*Stored records*.
*** Begin section ***

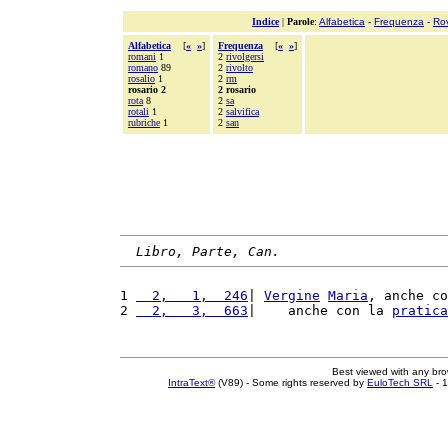
Indice
|
Parole
:
Alfabetica
-
Frequenza
-
Ro
Alfabetica
[
«
»
]
Frequenza
[
«
»
]
romani
1
2
rivolgersi
romano
89
2
rivolto
rosalio
1
2
rm
rosario 2
2 rosario
rota
8
2
sa
rotali
1
2
salvifica
rubriche
1
2
san
Libro, Parte, Can.
1 
  2,   1,  246
| 
Vergine
Maria
, anche co
2 
  2,   3,  663
|    anche con la 
pratica
Best viewed with any br
IntraText®
(V89) - Some rights reserved by
EuloTech SRL
- 1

*** End section ***

*Aim of the exercise*. Each record above should be retyped exactly, with no pictures carried over.

*Written response*.
Indice
|
Parole
:
Alfabetica
-
Frequenza
-
Ro
Alfabetica
[
«
»
]
Frequenza
[
«
»
]
romani
1
2
rivolgersi
romano
89
2
rivolto
rosalio
1
2
rm
rosario 2
2 rosario
rota
8
2
sa
rotali
1
2
salvifica
rubriche
1
2
san
Libro, Parte, Can.
1 
  2,   1,  246
| 
Vergine
Maria
, anche co
2 
  2,   3,  663
|    anche con la 
pratica
Best viewed with any br
IntraText®
(V89) - Some rights reserved by
EuloTech SRL
- 1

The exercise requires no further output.